Paige Morrow: My first ChatGPT hallucinations experience
I’ve heard many times that chatbots such as ChatGPT can sometimes make things up, leading to inaccurate information. I just had not experienced it firsthand…until now.
I recently finished reading “Against Decolonisation: Taking African Agency Seriously” by Olúfẹ́mi Táíwò and wanted to write down my thoughts on it. I was not aiming to write a book review, just some reflections on how it (mis)aligns with my stance on decolonization narratives/approaches. Since it would be a quick blog, I thought I would ask chatgpt for a summary of the book, which I would include as a screenshot along with my thoughts. I entered the prompt: ‘What is the summary of the book Against Decolonisation: Taking African Agency Seriously’ (yes, I admit it was not the best prompt). Chat GPT provided the output below in Figure 1.
At first glance, the output looks okay, and it gets many points of the book correct. However, if you have read the book (or the second paragraph of this blog), you will immediately notice one glaring issue.
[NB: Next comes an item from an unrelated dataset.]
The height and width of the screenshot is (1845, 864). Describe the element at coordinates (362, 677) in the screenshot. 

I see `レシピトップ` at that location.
So, I followed up with another prompt, as seen in Figure 2 below.
Yup, ChatGPT gave a fairly okay summary and made up an author. What is also surprising is that it looked like it was providing a justification for the “confusion caused.” This response had me asking about the possibility of AI being a sentient being in the future…but that’s not for this blog.
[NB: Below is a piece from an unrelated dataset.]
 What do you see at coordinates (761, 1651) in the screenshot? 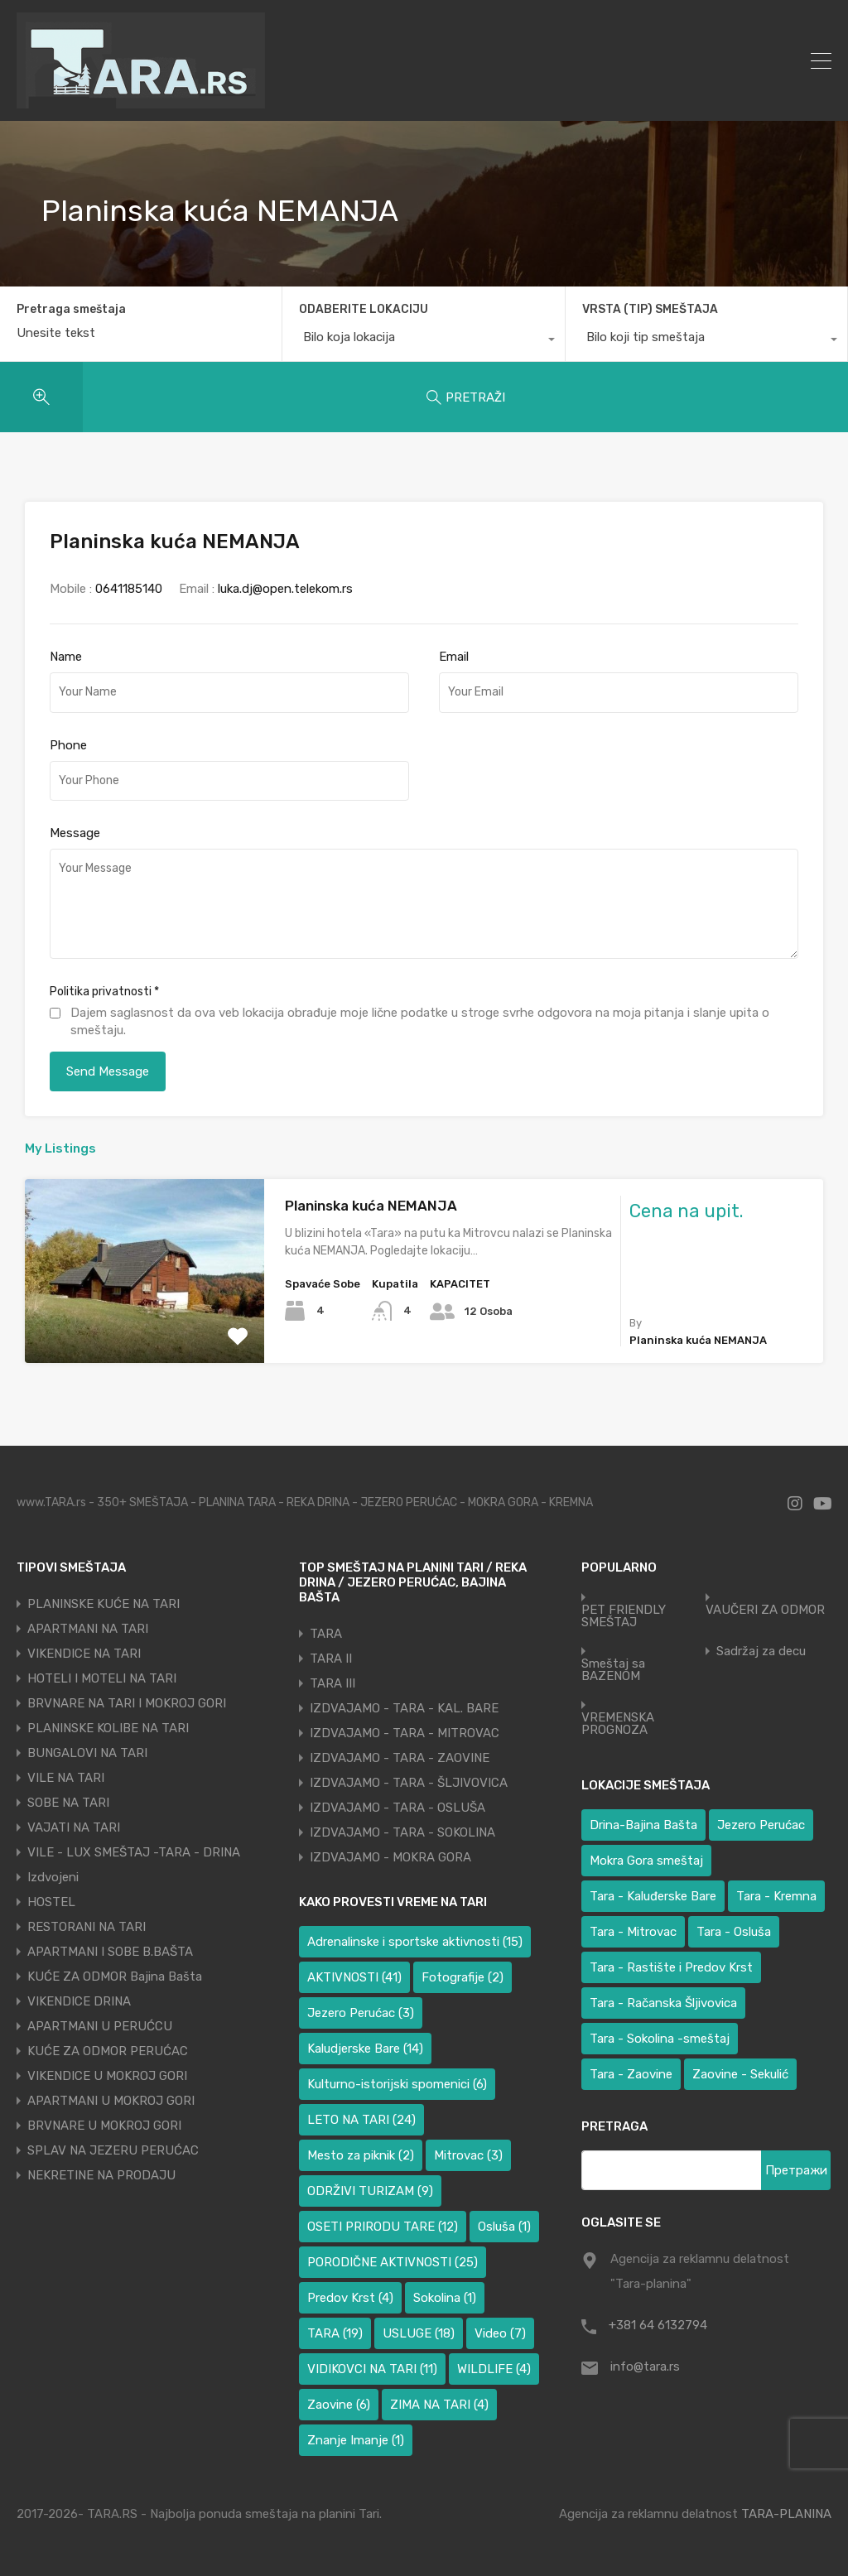
I see `Sadržaj za decu` at bounding box center [761, 1651].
What ChatGPT did is commonly called hallucination. IBM defines AI hallucination as “a phenomenon wherein a large language model (LLM)—often a generative AI chatbot or computer vision tool—perceives patterns or objects that are nonexistent or imperceptible to human observers, creating outputs that are nonsensical or altogether inaccurate” (https://www.ibm.com/topics/ai-hallucinations). Some have made a big deal about this, as if we have forgotten that even, naantu oha ya fundju, yes, even people lie and make up things, so perhaps we should expect that a tool made by humans will also have these not-so-nice human characteristics. Plus, not everything on the internet is factual either. So then the issue, should not just about being the inaccurate outputs (lies); it is about how we deal with these hallucinations.
It is about literacies
Literacy is often limitedly defined as a person’s ability to read and write. In today’s digital and information age, however, we have multiple literacies. When it comes to ChatGPT, we need to emphasise information literacy, which means that “a person must be able to recognize when information is needed and have the ability to locate, evaluate, and use effectively the needed information” (https://www.ala.org/acrl/publications/whitepapers/presidential). In other words, it is not just about having a question and knowing that you can ask that question in a chatbot. It is also critical to have the ability to evaluate and effectively use what the chatbot puts out. The question then becomes, how do we develop these skills?
AI tools can give some of us a false sense of knowing things we do not understand. With chatbots like ChatGPT, one enters a query, and a response is given. Receiving an answer is different from knowing, understanding, or having expertise in something. To benefit from the age of AI, we still need to know things. We still need to read so that we can identify when systems hallucinate. We still need to ensure that more people have the ability to not only locate answers but to be able to evaluate and use what they are given effectively.
My hope is that once the euphoric dust around AI settles and we have moved from dualistic arguments of doom and gloom vs. best thing since oxygen, we can focus on information literacy or a new form of AI literacy.